The IRS also announced the latest results of another effort to combat abusive tax avoidance, the Offshore Voluntary Compliance Initiative (OVCI).

The sharing of leads was the first large transfer of information under the terms of the new IRS-state partnership unveiled in September. More than 20,000 audit leads and other information have been shared with the states, and more information will be shared in the future.

"Combating the use of abusive tax avoidance schemes by high-income individuals and others is a top enforcement priority," said IRS Commissioner Mark W. Everson. "Coordinating our casework and sharing leads with the states is an important way to extend the reach of the IRS and help the states."

Under the terms of the partnership, IRS and the cities and states coordinate efforts to address common compliance concerns in the area of Abusive Tax Avoidance Transactions (ATAT) by working in tandem and avoid repeating each other’s efforts.

"The states and the IRS routinely share information, but the ATAT program presents us with an exceptionally fertile opportunity to help one another," said Stephen M. Cordi, Deputy Comptroller for Maryland and president of the Federation of Tax Administrators, an association of the tax agencies in all states, D.C. and New York City. "These abusive shelters are hidden through many layers of business transactions and money shifts. Each agency may have a few pieces of that puzzle but by working together we can fit it all together for the benefit of taxpayers."

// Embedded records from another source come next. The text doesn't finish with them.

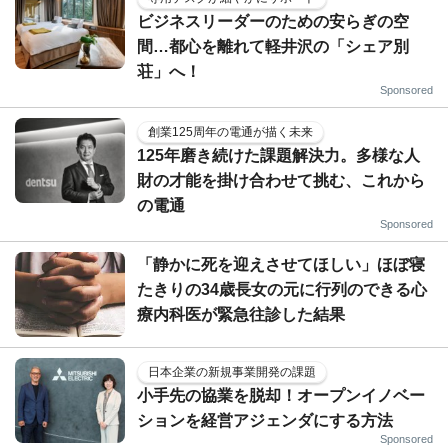
ビジネスリーダーのための安らぎの空
間…都心を離れて軽井沢の「シェア別
荘」へ！
Sponsored
創業125周年の電通が描く未来
125年磨き続けた課題解決力。多様な人
財の才能を掛け合わせて挑む、これから
の電通
Sponsored
「静かに死を迎えさせてほしい」ほぼ寝
たきりの34歳長女の元に行列のできる心
療内科医が緊急往診した結果
日本企業の新規事業開発の課題
小手先の協業を脱却！オープンイノベー
ションを経営アジェンダにする方法
Sponsored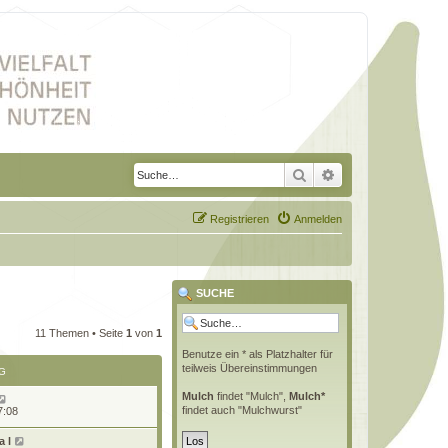
Suche
Erweiterte Suche
Registrieren
Anmelden
SUCHE
11 Themen • Seite
1
von
1
Benutze ein * als Platzhalter für
teilweis Übereinstimmungen
G
Mulch
findet "Mulch",
Mulch*
findet auch "Mulchwurst"
7:08
 l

The initial leads transferred to states involved scams using offshore transactions, abusive trusts, employee leasing, home-based businesses, employment taxes and other tax-avoidance schemes. The IRS, states and cities will subsequently share information on any resulting tax adjustments from the audits allowing them to piggyback on the results of each other’s work. The process allows the agencies to leverage resources by greatly decreasing the possibility of two or even three tax agencies performing a lengthy examination of the same taxpayer.

The cities and states that have signed partnership agreements and that received information include: Alabama, Alaska, Arizona, Arkansas, California, Colorado, Connecticut, Delaware, District of Columbia, Florida, Georgia, Hawaii, Idaho, Illinois, Indiana, Iowa, Kansas, Kentucky, Louisiana, Maine, Maryland, Massachusetts, Minnesota, Mississippi, Missouri, Montana, New Hampshire, New Jersey, New Mexico, New York City, New York State, North Carolina, North Dakota, Ohio, Oklahoma, Oregon, Pennsylvania, Rhode Island, South Carolina, South Dakota, Tennessee, Utah, Vermont, Virginia, Washington, West Virginia and Wisconsin.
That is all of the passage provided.